LangGraph Errors and Retries: Failure Taxonomy, RetryPolicy, and Recovery Design

Not All Failures Are the Same

Production graph design is not about pretending failures will not happen. It is about deciding which failures deserve automatic retry, which deserve alternate routes, and which should stop the workflow immediately.

LangGraph makes those choices visible because failures can be handled at the node, route, and persistence layers instead of disappearing inside a generic agent loop.

This page focuses on the recovery mindset: classify failures first, then choose the smallest safe retry or fallback behavior that fits each class.

A timeout from a remote API is different from invalid state, which is different from a rejected human approval, which is different from a tool permission violation. Retrying all of them the same way wastes money and can make incidents worse.

Good recovery begins with a failure taxonomy: transient, validation, business-rule, external-system, and unknown.

Transient: network jitter, short provider outages
Validation: malformed inputs or missing fields
Business-rule: action blocked by policy
External-system: downstream service hard failure

Retry Only Where Another Attempt Can Realistically Help

A retry is justified when the next attempt has a meaningful chance of success and the side effects are safe.
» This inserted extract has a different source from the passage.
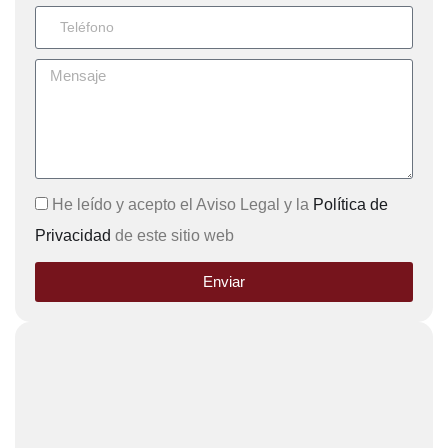
He leído y acepto el Aviso Legal y la
Política de
Privacidad
de este sitio web
Enviar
It is not justified when the error comes from invalid user data, a permanent permission issue, or a deterministic policy rejection.

This sounds obvious, but many agent systems quietly retry everything because it is easier to wire one generic loop than to think about failure semantics.

Retry transient network and rate-limit failures.
Do not retry deterministic validation failures without changing input.
Escalate or fail fast when business rules explicitly forbid the action.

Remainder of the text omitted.